RECORDS below:

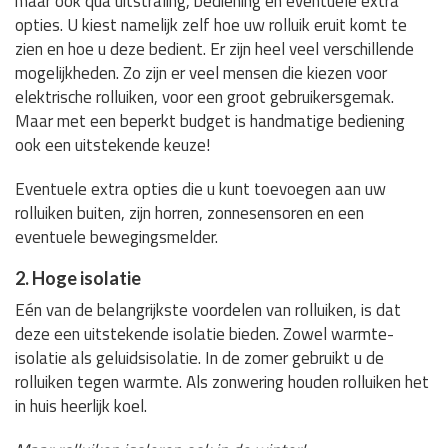
maar ook qua uitstraling, bediening en eventuele extra
opties. U kiest namelijk zelf hoe uw rolluik eruit komt te
zien en hoe u deze bedient. Er zijn heel veel verschillende
mogelijkheden. Zo zijn er veel mensen die kiezen voor
elektrische rolluiken, voor een groot gebruikersgemak.
Maar met een beperkt budget is handmatige bediening
ook een uitstekende keuze!
Eventuele extra opties die u kunt toevoegen aan uw
rolluiken buiten, zijn horren, zonnesensoren en een
eventuele bewegingsmelder.
2. Hoge isolatie
Eén van de belangrijkste voordelen van rolluiken, is dat
deze een uitstekende isolatie bieden. Zowel warmte-
isolatie als geluidsisolatie. In de zomer gebruikt u de
rolluiken tegen warmte. Als zonwering houden rolluiken het
in huis heerlijk koel.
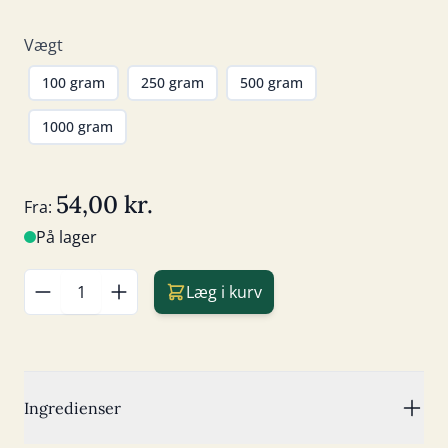
Vægt
100 gram
250 gram
500 gram
1000 gram
54,00 kr.
Fra:
På lager
Læg i kurv
Antal
Ingredienser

End of RECORDS.

▶ **WHAT THE TASK ASKS**: Print every record above exactly as written, leaving out the pictures.

▶ **SOLUTION FOR THIS TASK**:
maar ook qua uitstraling, bediening en eventuele extra
opties. U kiest namelijk zelf hoe uw rolluik eruit komt te
zien en hoe u deze bedient. Er zijn heel veel verschillende
mogelijkheden. Zo zijn er veel mensen die kiezen voor
elektrische rolluiken, voor een groot gebruikersgemak.
Maar met een beperkt budget is handmatige bediening
ook een uitstekende keuze!
Eventuele extra opties die u kunt toevoegen aan uw
rolluiken buiten, zijn horren, zonnesensoren en een
eventuele bewegingsmelder.
2. Hoge isolatie
Eén van de belangrijkste voordelen van rolluiken, is dat
deze een uitstekende isolatie bieden. Zowel warmte-
isolatie als geluidsisolatie. In de zomer gebruikt u de
rolluiken tegen warmte. Als zonwering houden rolluiken het
in huis heerlijk koel.
Vægt
100 gram
250 gram
500 gram
1000 gram
54,00 kr.
Fra:
På lager
Læg i kurv
Antal
Ingredienser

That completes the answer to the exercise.